Wow, who piddled in your fruit loops today? “Far superior” is a bit of a stretch. Gaudy record notwithstanding, a team whose “signature win” is over a 6-6 Florida state squad shouldn’t be too over confident. If Washington shows up ready to play, your broncs will have their hands full.
That’s the mystery with all bowl games, aside from the three CFP games, Which teams actually care to play a meaningless game? If any?
LOL. Dude. “Far superior.” ROFL. Like you can determine that before the game is played. BSU’s talent isn’t even in the same universe as UW’s. 33 Huskies currently in the NFL, versus 16 for BSU. The Husky players are, from top to bottom, inarguably “far superior.” It will come down to coaching, preparation and motivation. If the Dawgs are ready (which I am in no way confident of), then it should be a convincing victory.
Fixed. Thanks. My bad for rushing to get done ahead of the Seahawks game.
And suddenly I’m excited for this game to see what “far superior” looks like.
Okay, CBrock. Time to feast on some delicious crow. Huskies win, 38-7. D’oh!
So what is it all about? Getting into the high pressure Big Boy tournament or providing a quality life experience for your student athletes?
Plus, the discerning fan can get the whole family tickets for two or more lower tier bowls for less than the price of a single ticket to a CFP game. A nice sunny venue theme package might feature the Mouse Mouth Bowl in Florida on the 21st followed by the Cheez-it Bowl in Arizona a week later. Check it out.
Your first two questions have been the essence of the college sports dilemma for (looks at watch) 150 years. I’m on alert for pending reform and will notify you.
The CFP is a lie. The Rose Bowl is king for this conference. That said, any bowl game is a good thing win or lose. The team gets all the extra practices and maybe the fans get a quick trip to someplace warm. Maybe the Huskies didn’t meet expectations, but now is the time to appreciate the success they had.
The CFP is what the schools and networks want, so I’m not sure how it’s a lie. The Rose Bowl is part of it, not apart from it. But fershur, head to Vegas and celebrate your purpleness.
The maddening part is this: when a Pac-12 team schedules as much as ONE cupcake game, the strength of schedule is held against them. When Alabama schedules Duke, New Mexico State, Southern Mississippi, and Western Carolina (in freakin’ November!!!) nobody bats an eye. The SEC and Pac-12 each have mostly middle-to-lousy teams outside of the top two or three, but for the SEC it somehow shows how strong their conference is, whereas for the Pac-12 the exact same thing shows how weak the conference is. This is idiocy.
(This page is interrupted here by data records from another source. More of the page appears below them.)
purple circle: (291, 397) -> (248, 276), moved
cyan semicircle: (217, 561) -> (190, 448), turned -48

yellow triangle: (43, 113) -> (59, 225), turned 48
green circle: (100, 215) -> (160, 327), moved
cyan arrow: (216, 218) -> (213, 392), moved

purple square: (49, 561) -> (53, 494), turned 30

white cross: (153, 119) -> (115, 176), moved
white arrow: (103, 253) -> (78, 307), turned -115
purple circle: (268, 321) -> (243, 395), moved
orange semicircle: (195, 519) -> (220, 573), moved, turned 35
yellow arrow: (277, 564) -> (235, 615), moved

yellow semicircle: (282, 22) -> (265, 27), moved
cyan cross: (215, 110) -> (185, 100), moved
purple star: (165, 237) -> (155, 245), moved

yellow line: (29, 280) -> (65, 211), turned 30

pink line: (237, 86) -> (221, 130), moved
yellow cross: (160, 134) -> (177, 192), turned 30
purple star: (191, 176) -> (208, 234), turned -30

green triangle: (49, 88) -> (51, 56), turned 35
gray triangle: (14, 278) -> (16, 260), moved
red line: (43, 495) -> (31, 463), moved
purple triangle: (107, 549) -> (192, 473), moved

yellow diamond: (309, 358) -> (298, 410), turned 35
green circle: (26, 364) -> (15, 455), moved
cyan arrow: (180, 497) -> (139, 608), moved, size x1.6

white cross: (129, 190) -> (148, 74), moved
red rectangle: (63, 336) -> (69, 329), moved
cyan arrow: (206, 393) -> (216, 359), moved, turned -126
When will the rest of the University Presidents get some nuts and stand up to those myopic Southern bozos?
The biggest powerhouses dictate terms and conditions of the CFP, and cupcake scheduling has been a fixture well before the CFP. And the cupcakes, now more than ever, beg to be beaten for the paycheck that keeps their athletic departments afloat. The SEC is the biggest pig in this puddle, but the advantages they gain, aside from the 8 vs. 9-game conference schedule, are modest.
So sad for BSU. The Husky “drama” probably cost the New Year’s 6 Bowl due to the drama. And the Huskies opened as the betting favorite. The MW has a winning record against the PAC 12 and I was hoping for a higher ranked/better opponent.
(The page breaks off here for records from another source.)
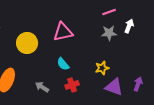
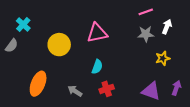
cyan semicircle: (63, 64) -> (97, 67), turned -120
yellow star: (102, 68) -> (163, 58), moved

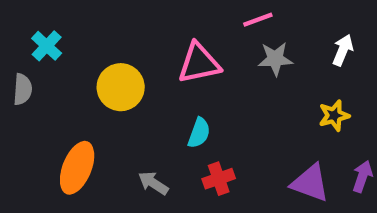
pink line: (146, 12) -> (258, 20), moved
gray star: (146, 34) -> (275, 59), moved
gray semicircle: (12, 46) -> (23, 89), turned -32

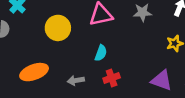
orange ellipse: (77, 168) -> (34, 72), turned 48
gray arrow: (153, 183) -> (76, 80), turned -42

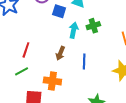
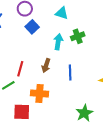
blue square: (59, 11) -> (32, 27), moved, turned 32
red line: (26, 50) -> (20, 69), moved

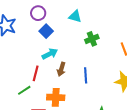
cyan arrow: (58, 42) -> (50, 54), moved, turned 56

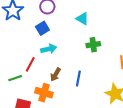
blue square: (46, 31) -> (42, 28), moved
brown arrow: (61, 69) -> (56, 75), moved

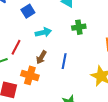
cyan arrow: (49, 49) -> (43, 32), moved

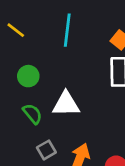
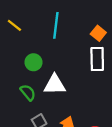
green circle: (28, 76) -> (33, 62), moved

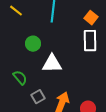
green semicircle: (28, 92) -> (20, 78), moved

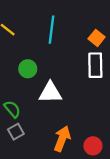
gray square: (38, 97) -> (16, 132), moved

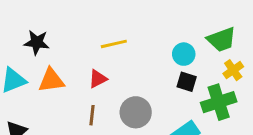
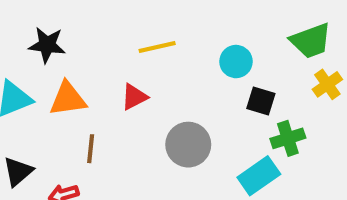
cyan circle: (184, 54) -> (236, 62), moved
green cross: (219, 102) -> (288, 138), moved, size x0.7
brown line: (92, 115) -> (91, 149), moved

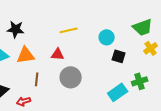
red triangle: (134, 97) -> (58, 54), turned 32
green cross: (288, 138) -> (140, 81), moved
gray circle: (188, 145) -> (71, 77), moved

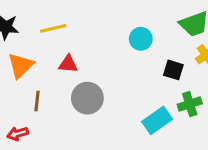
yellow line: (69, 30) -> (53, 28), moved
orange triangle: (26, 55) -> (21, 65), turned -36
black square: (119, 56) -> (173, 70), moved

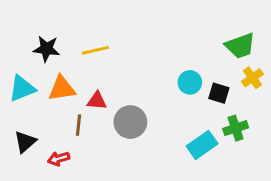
cyan circle: (141, 39) -> (190, 82), moved
red triangle: (68, 64) -> (97, 101), moved
orange triangle: (21, 65) -> (62, 88), turned 36

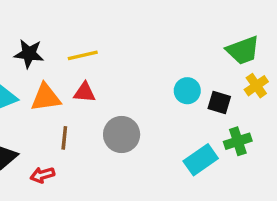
red triangle: (97, 101) -> (85, 92), moved

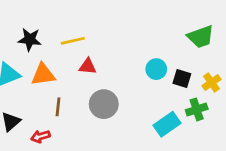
yellow cross: (256, 86) -> (211, 83), moved
red triangle: (85, 92) -> (88, 66), moved

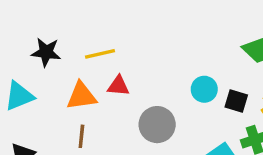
orange triangle: (43, 74) -> (81, 96), moved
gray circle: (104, 104) -> (157, 125), moved

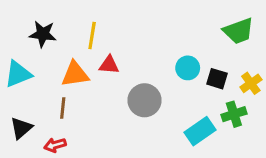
yellow line: (100, 54) -> (92, 36), turned -68
brown line: (81, 136) -> (63, 108), moved

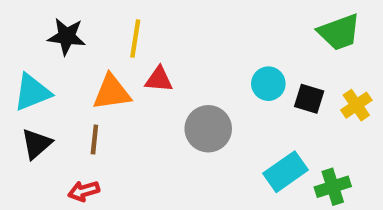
green cross: (234, 114) -> (333, 187), moved
black triangle: (21, 128) -> (36, 144), moved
Not sure I follow. You think Boise was denied a better bowl so ESPN could have the Petersen bowl? As much as I lament ESPN’s persistent ethical dubiousness, I think that is beneath them. The Vegas game was always going to be Pac12 No. 6 vs. MWC No. 1. There’s some leeway in matchups, but that’s how the puzzle best fit.
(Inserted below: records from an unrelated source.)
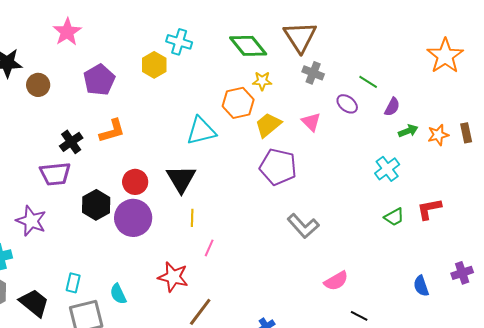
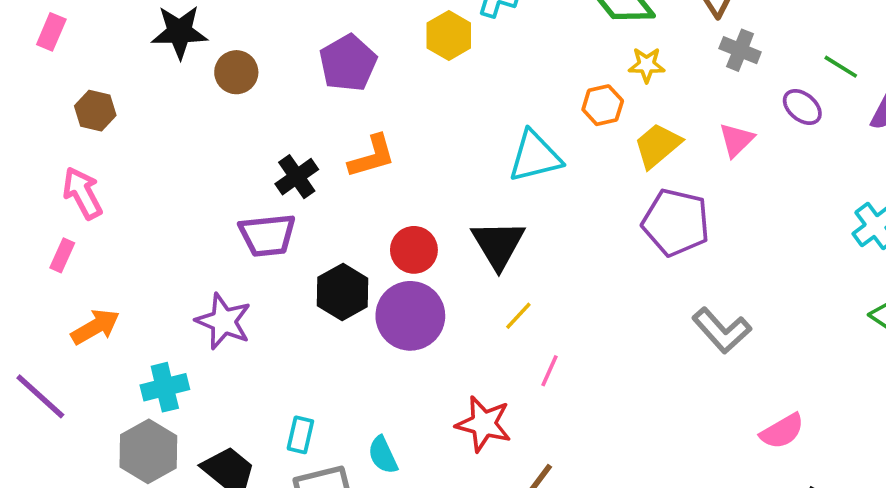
orange hexagon: (238, 103) -> (603, 105), size x0.7
pink triangle: (311, 122) -> (736, 140), turned 30
yellow line: (192, 218) -> (518, 316), turned 42

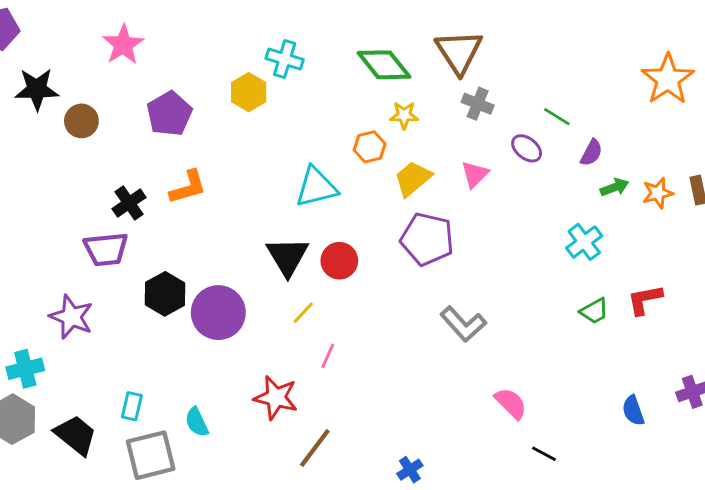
red circle: (414, 250) -> (339, 261), moved
pink semicircle: (782, 431) -> (511, 403), turned -105

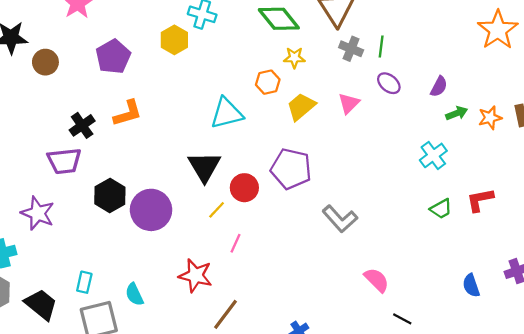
green line: (557, 117) -> (381, 47), moved, turned 65
purple pentagon: (427, 239) -> (291, 169), moved
red circle: (339, 261) -> (244, 188), moved

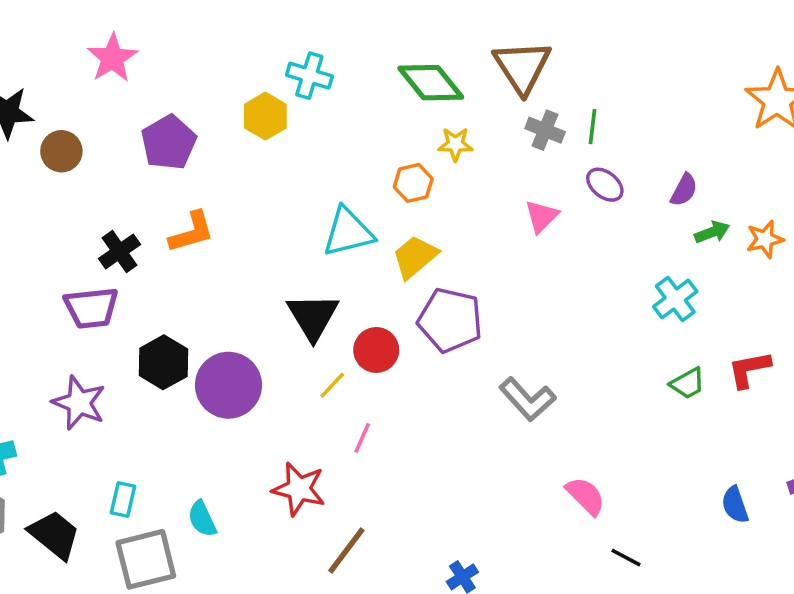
yellow trapezoid: (301, 107) -> (415, 257), moved
purple star: (38, 213) -> (79, 403), moved

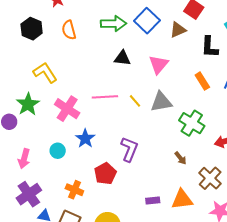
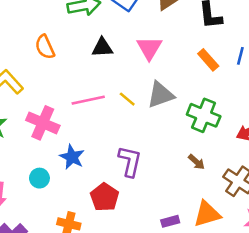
orange semicircle: (69, 30) -> (45, 47), moved

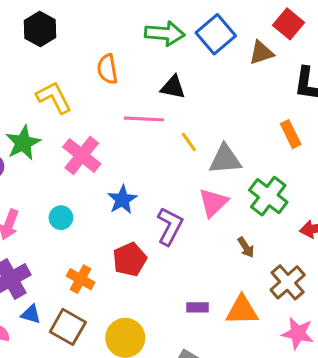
pink triangle: (149, 48) -> (213, 203), moved
yellow line: (127, 99) -> (189, 142), moved
pink line: (88, 100) -> (144, 119), moved
blue star: (72, 157) -> (122, 200), moved

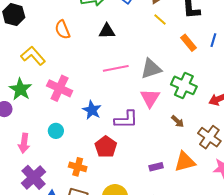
pink line: (144, 119) -> (116, 68), moved
yellow line: (189, 142) -> (160, 20), moved
purple L-shape: (170, 226) -> (126, 120), turned 75

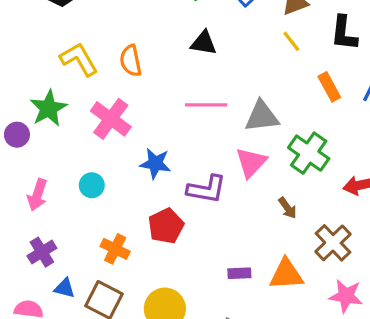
orange semicircle: (63, 30) -> (131, 61), moved
blue star: (92, 110) -> (155, 163), turned -30
purple cross: (34, 177) -> (42, 252), size x0.7

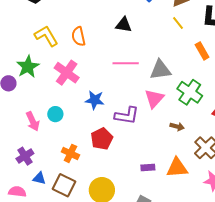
pink arrow: (37, 195) -> (33, 121), moved, turned -42
brown arrow: (288, 208) -> (177, 126), turned -40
We’re west coast college football. Our nirvana is the Rose Bowl. Let those in the southeast who see football as religion have the CFP. I would much rather see Washington in the Rose Bowl than the CFP.
The Cheez-It Bowl for the Cougs? I suppose there are worse fates to befall us fans. Like knowing that Eason will likely be back for his senior year. He looked promising at the start of the year, what happened???